Goal of the exercise: What you should give back is a precise copy of the lines below from the one containing "Educate More Nur" through the one containing "your workflows or uploa", with no pictures.

Dataset entries
-*-

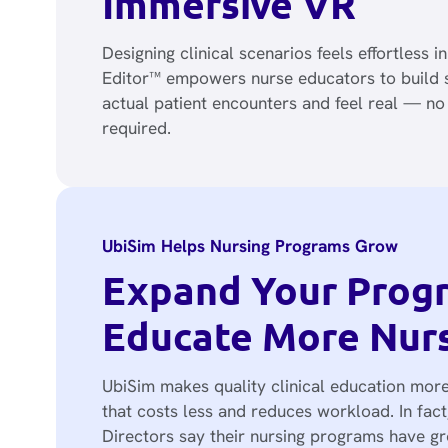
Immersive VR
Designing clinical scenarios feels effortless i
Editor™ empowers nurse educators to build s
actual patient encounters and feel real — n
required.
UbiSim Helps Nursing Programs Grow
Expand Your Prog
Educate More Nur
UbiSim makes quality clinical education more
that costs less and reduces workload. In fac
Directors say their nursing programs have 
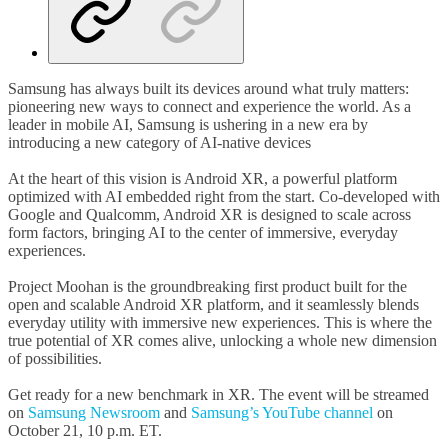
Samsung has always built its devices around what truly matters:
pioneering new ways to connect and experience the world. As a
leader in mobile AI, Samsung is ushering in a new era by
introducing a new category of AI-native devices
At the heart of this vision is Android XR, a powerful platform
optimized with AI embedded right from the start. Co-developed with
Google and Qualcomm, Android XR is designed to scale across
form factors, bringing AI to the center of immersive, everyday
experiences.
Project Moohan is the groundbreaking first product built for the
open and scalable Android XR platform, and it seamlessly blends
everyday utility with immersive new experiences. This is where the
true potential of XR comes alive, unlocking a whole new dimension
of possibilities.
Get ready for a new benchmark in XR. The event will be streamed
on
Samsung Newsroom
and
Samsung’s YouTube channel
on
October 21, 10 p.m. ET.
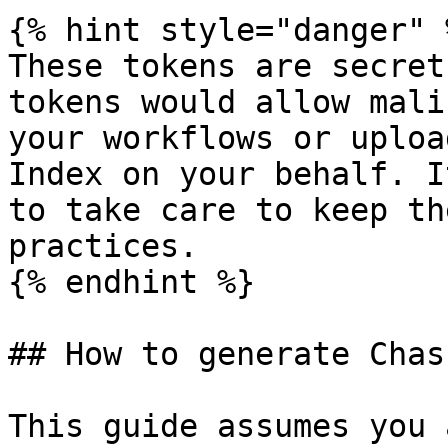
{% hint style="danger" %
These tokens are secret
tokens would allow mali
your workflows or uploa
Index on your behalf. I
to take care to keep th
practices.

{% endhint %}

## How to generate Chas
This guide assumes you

-*-

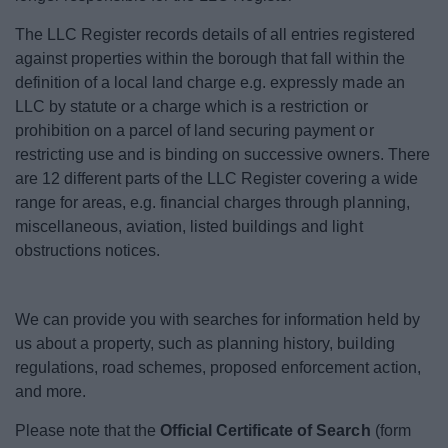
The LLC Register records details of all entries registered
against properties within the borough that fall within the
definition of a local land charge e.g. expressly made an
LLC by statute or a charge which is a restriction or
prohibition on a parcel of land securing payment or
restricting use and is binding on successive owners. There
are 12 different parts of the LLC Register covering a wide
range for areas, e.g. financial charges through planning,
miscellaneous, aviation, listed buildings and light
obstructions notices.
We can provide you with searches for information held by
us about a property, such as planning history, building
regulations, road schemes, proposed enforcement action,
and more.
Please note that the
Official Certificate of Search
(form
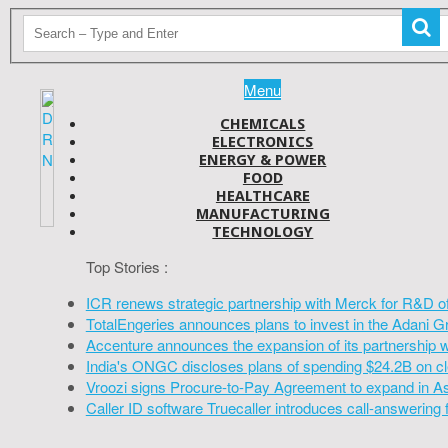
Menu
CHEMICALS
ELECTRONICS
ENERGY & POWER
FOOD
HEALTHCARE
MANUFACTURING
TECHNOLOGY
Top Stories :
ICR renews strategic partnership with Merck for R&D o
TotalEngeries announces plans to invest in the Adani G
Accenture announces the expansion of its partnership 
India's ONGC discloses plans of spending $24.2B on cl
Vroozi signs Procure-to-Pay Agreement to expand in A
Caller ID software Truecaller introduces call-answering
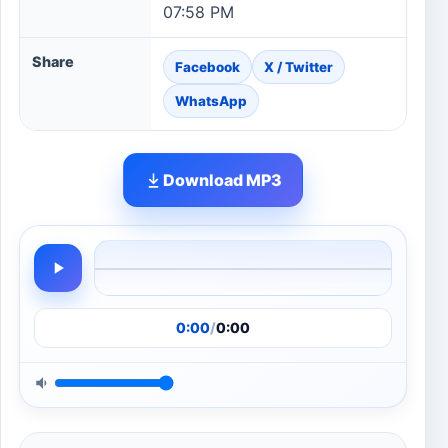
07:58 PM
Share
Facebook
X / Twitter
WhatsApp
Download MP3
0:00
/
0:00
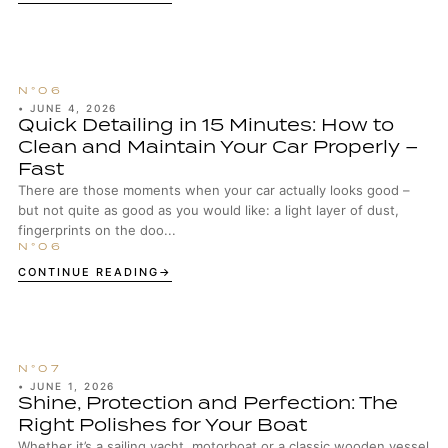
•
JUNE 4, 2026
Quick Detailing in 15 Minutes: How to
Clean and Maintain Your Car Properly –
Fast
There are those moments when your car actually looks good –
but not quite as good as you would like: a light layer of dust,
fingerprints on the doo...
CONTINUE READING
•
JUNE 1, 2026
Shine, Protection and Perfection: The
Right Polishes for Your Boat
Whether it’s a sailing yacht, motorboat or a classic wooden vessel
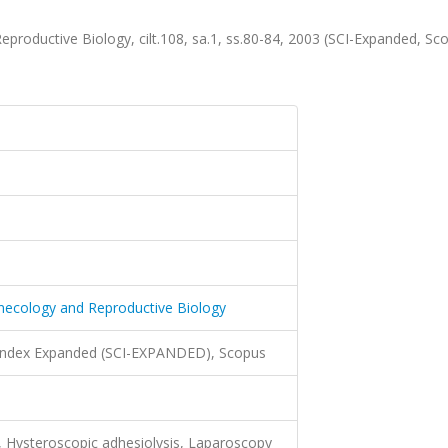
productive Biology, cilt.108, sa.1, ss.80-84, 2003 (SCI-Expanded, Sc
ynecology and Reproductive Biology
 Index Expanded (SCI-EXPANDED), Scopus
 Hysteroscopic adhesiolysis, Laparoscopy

-*-

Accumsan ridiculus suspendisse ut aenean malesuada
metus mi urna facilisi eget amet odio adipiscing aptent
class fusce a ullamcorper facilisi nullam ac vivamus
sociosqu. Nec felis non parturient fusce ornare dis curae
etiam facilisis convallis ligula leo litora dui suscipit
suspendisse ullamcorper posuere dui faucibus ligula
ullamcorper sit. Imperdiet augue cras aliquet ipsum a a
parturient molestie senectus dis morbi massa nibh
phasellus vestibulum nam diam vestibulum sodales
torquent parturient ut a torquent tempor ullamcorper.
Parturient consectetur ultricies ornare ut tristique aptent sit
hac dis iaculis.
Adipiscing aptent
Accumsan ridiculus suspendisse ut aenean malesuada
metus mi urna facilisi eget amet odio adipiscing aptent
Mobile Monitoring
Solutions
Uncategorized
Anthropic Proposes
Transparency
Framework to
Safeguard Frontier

-*-

Solution to this exercise:
Educate More Nur
UbiSim makes quality clinical education more
that costs less and reduces workload. In fac
Directors say their nursing programs have 
Samsung has always built its devices around what truly matters:
pioneering new ways to connect and experience the world. As a
leader in mobile AI, Samsung is ushering in a new era by
introducing a new category of AI-native devices
At the heart of this vision is Android XR, a powerful platform
optimized with AI embedded right from the start. Co-developed with
Google and Qualcomm, Android XR is designed to scale across
form factors, bringing AI to the center of immersive, everyday
experiences.
Project Moohan is the groundbreaking first product built for the
open and scalable Android XR platform, and it seamlessly blends
everyday utility with immersive new experiences. This is where the
true potential of XR comes alive, unlocking a whole new dimension
of possibilities.
Get ready for a new benchmark in XR. The event will be streamed
on
Samsung Newsroom
and
Samsung’s YouTube channel
on
October 21, 10 p.m. ET.
{% hint style="danger" %
These tokens are secret
tokens would allow mali
your workflows or uploa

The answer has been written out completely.